►
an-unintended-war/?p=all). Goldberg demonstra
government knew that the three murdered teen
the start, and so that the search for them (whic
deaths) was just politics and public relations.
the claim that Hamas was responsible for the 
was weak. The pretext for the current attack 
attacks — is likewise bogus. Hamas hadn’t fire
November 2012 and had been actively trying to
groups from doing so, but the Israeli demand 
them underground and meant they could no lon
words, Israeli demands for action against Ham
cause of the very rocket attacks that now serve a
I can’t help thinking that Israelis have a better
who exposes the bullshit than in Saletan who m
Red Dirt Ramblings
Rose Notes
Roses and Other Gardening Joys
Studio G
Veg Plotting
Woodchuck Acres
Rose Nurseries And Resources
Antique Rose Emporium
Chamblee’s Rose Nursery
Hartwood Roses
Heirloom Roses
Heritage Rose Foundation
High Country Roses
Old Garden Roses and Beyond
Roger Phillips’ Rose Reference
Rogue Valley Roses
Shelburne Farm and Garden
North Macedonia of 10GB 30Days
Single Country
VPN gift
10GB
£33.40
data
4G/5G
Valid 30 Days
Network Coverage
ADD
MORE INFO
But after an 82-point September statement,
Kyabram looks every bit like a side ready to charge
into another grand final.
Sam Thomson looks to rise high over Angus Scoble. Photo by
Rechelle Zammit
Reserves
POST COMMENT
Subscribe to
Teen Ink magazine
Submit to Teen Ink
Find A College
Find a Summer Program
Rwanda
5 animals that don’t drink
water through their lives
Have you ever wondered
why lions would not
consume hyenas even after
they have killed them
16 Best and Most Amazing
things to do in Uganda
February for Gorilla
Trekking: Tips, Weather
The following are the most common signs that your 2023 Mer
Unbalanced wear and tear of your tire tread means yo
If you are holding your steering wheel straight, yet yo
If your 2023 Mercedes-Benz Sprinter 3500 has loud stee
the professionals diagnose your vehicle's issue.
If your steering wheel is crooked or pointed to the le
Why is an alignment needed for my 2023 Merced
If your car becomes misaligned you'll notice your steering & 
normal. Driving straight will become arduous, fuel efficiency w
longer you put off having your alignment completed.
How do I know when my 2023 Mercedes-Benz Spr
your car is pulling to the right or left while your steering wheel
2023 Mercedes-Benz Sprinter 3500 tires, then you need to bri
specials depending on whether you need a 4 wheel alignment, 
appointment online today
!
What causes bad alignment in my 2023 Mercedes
◄
►
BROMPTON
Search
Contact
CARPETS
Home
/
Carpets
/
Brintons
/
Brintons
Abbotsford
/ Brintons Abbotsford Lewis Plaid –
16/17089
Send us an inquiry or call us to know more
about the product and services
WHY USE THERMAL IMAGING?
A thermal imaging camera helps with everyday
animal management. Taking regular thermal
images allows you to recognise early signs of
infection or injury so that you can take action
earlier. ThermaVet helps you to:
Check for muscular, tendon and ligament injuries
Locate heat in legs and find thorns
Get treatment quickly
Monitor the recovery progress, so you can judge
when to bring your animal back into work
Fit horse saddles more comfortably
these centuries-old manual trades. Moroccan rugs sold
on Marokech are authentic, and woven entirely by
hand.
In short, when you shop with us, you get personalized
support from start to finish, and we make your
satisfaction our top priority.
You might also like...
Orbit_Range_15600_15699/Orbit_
◄
►
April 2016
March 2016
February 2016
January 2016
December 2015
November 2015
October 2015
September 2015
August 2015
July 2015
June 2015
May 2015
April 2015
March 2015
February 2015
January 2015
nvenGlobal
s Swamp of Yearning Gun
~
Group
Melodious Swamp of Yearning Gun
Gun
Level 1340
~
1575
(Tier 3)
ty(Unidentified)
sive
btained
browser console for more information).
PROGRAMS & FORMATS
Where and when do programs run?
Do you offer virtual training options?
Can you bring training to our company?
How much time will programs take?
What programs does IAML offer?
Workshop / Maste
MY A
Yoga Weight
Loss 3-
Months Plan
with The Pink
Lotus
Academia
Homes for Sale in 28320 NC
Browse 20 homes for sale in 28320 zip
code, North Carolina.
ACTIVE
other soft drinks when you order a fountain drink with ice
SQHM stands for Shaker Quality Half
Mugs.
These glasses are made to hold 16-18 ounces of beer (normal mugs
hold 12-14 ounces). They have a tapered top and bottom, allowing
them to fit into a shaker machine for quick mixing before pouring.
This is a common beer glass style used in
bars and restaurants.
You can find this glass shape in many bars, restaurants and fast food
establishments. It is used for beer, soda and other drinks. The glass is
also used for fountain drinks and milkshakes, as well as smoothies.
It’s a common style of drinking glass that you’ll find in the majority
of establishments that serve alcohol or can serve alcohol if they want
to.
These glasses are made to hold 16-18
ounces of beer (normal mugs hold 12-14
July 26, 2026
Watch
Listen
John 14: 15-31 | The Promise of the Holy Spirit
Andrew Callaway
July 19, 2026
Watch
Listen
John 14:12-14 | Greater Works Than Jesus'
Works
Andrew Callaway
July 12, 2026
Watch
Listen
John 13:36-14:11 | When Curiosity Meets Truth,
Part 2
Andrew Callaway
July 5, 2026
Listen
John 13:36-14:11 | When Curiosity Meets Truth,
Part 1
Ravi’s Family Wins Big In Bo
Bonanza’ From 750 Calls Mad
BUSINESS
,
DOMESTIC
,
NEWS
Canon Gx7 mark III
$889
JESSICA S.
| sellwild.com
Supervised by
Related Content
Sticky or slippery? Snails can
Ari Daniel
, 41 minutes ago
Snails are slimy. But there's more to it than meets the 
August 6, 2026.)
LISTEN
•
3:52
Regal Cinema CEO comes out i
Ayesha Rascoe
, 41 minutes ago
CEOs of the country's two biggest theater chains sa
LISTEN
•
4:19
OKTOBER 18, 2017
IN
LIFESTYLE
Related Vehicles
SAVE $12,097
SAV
◄
**What to do**
Your reply should be one number, namely how many lines of the material contain "November".

**Exercise result**
2